大阪都構想の実現を目指す日本維新の会の肝煎り(きもいり)で高市政権の連立合意書に明記された「副首都構想」関連法案に自民党の会議で異論が噴出しました。
自民党 中山元防衛副大臣 「東京が首都であるという法律はないんですよね。そもそも副首都という言葉の選び方自体が少し違うのではないかと」
法案では副首都について大規模災害が発生した際、首都機能を代替するために内閣総理大臣が道府県の申し出に基づいて指定するとしています。
法案の付則には維新が目指す大阪都構想を後押しする内容も盛り込まれていて、会議では「抱き合わせるべきでない」などの批判も相次ぎました。

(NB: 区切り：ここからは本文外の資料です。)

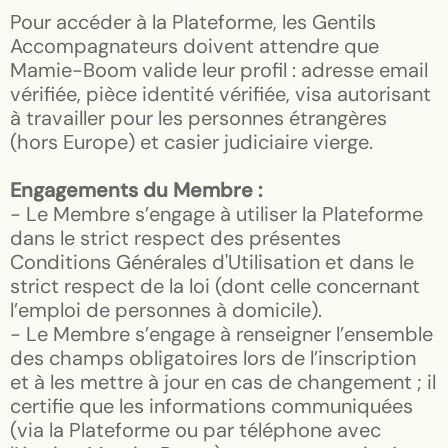
Pour accéder à la Plateforme, les Gentils
Accompagnateurs doivent attendre que
Mamie-Boom valide leur profil : adresse email
vérifiée, pièce identité vérifiée, visa autorisant
à travailler pour les personnes étrangères
(hors Europe) et casier judiciaire vierge.
Engagements du Membre :
- Le Membre s’engage à utiliser la Plateforme
dans le strict respect des présentes
Conditions Générales d'Utilisation et dans le
strict respect de la loi (dont celle concernant
l’emploi de personnes à domicile).
- Le Membre s’engage à renseigner l’ensemble
des champs obligatoires lors de l’inscription
et à les mettre à jour en cas de changement ; il
certifie que les informations communiquées
(via la Plateforme ou par téléphone avec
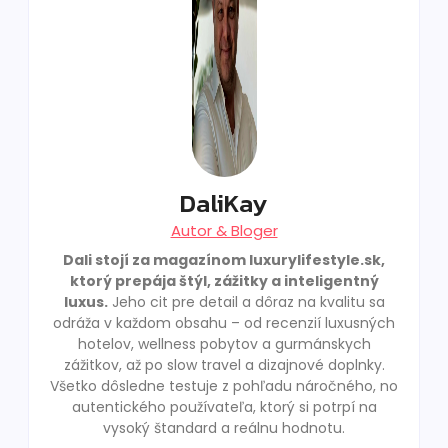
DaliKay
Autor & Bloger
Dali stojí za magazínom luxurylifestyle.sk,
ktorý prepája štýl, zážitky a inteligentný
luxus.
Jeho cit pre detail a dôraz na kvalitu sa
odráža v každom obsahu – od recenzií luxusných
hotelov, wellness pobytov a gurmánskych
zážitkov, až po slow travel a dizajnové doplnky.
Všetko dôsledne testuje z pohľadu náročného, no
autentického používateľa, ktorý si potrpí na
vysoký štandard a reálnu hodnotu.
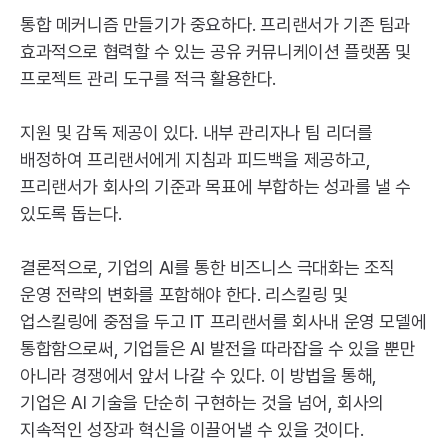
통합 메커니즘 만들기가 중요하다. 프리랜서가 기존 팀과
효과적으로 협력할 수 있는 공유 커뮤니케이션 플랫폼 및
프로젝트 관리 도구를 적극 활용한다.
지원 및 감독 제공이 있다. 내부 관리자나 팀 리더를
배정하여 프리랜서에게 지침과 피드백을 제공하고,
프리랜서가 회사의 기준과 목표에 부합하는 성과를 낼 수
있도록 돕는다.
결론적으로, 기업의
AI
를 통한 비즈니스 극대화는 조직
운영 전략의 변화를 포함해야 한다. 리스킬링 및
업스킬링에 중점을 두고
IT
프리랜서를 회사내 운영 모델에
통합함으로써, 기업들은
AI
발전을 따라잡을 수 있을 뿐만
아니라 경쟁에서 앞서 나갈 수 있다. 이 방법을 통해,
기업은
AI
기술을 단순히 구현하는 것을 넘어, 회사의
지속적인 성장과 혁신을 이끌어낼 수 있을 것이다.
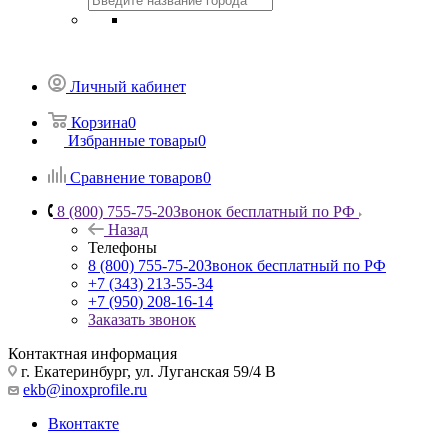
Личный кабинет
Корзина
0
Избранные товары
0
Сравнение товаров
0
8 (800) 755-75-20
Звонок бесплатный по РФ
Назад
Телефоны
8 (800) 755-75-20
Звонок бесплатный по РФ
+7 (343) 213-55-34
+7 (950) 208-16-14
Заказать звонок
Контактная информация
г. Екатеринбург, ул. Луганская 59/4 В
ekb@inoxprofile.ru
Вконтакте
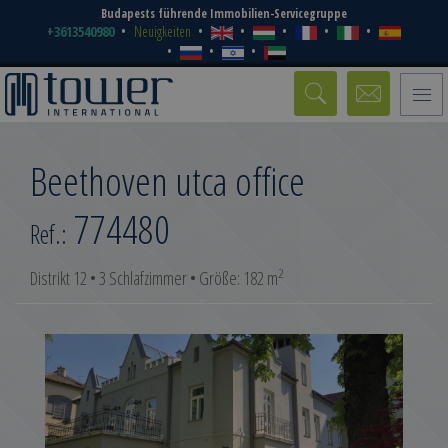
Budapests führende Immobilien-Servicegruppe
+3613540980
Neuigkeiten
Toggle
naviga
Beethoven utca office
774480
Ref.:
2
Distrikt 12 • 3 Schlafzimmer • Größe: 182 m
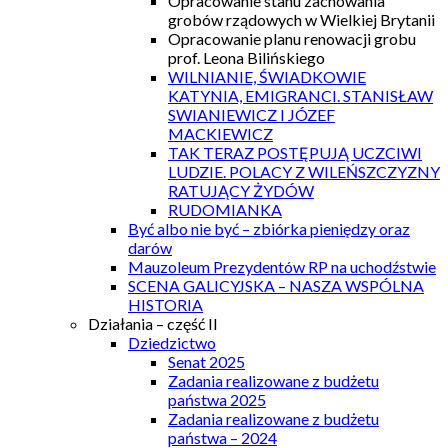
Opracowanie stanu zachowania
grobów rządowych w Wielkiej Brytanii
Opracowanie planu renowacji grobu
prof. Leona Bilińskiego
WILNIANIE, ŚWIADKOWIE
KATYNIA, EMIGRANCI. STANISŁAW
SWIANIEWICZ I JÓZEF
MACKIEWICZ
TAK TERAZ POSTĘPUJĄ UCZCIWI
LUDZIE. POLACY Z WILEŃSZCZYZNY
RATUJĄCY ŻYDÓW
RUDOMIANKA
Być albo nie być – zbiórka pieniędzy oraz
darów
Mauzoleum Prezydentów RP na uchodźstwie
SCENA GALICYJSKA – NASZA WSPÓLNA
HISTORIA
Działania – część II
Dziedzictwo
Senat 2025
Zadania realizowane z budżetu
państwa 2025
Zadania realizowane z budżetu
państwa – 2024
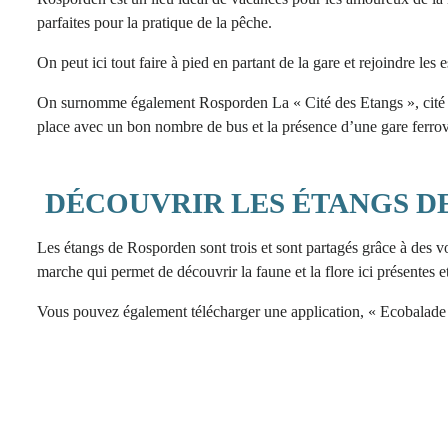
parfaites pour la pratique de la pêche.
On peut ici tout faire à pied en partant de la gare et rejoindre les
On surnomme également Rosporden La « Cité des Etangs », cité qui
place avec un bon nombre de bus et la présence d’une gare ferrov
DÉCOUVRIR LES ÉTANGS D
Les étangs de Rosporden sont trois et sont partagés grâce à des v
marche qui permet de découvrir la faune et la flore ici présentes 
Vous pouvez également télécharger une application, « Ecobalade »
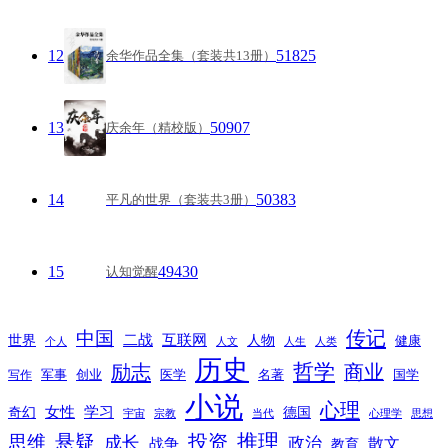
12
51825
余华作品全集（套装共13册）
13
50907
庆余年（精校版）
14
50383
平凡的世界（套装共3册）
15
49430
认知觉醒
传记
中国
互联网
世界
二战
人物
健康
个人
人文
人生
人类
历史
励志
哲学
商业
创业
医学
写作
军事
名著
国学
小说
心理
女性
奇幻
学习
德国
宇宙
宗教
当代
心理学
思想
推理
悬疑
投资
思维
成长
政治
散文
战争
教育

自民党 松川大阪府連会長 「(大阪市の廃止について)大阪市民ではなく、府全体、府民全体で、住民投票できるということについては住民自治を決めた憲法92条との関係で相当問題があると」
付則では、特別区の設置や道府県から「都」への名称変更を道府県全域の住民投票で問えるとしています。
大阪市民に「市」の廃止を問うよりも投票範囲を府全域に広げた方が有利だとの維新側の狙いがあるとみられますが、自民党の大阪府連を中心にその部分を削除するなど法案の修正を求める声が相次ぎました。
連立合意書には「今の国会で法案を成立させる」と明記していますが、調整は難航が予想されます。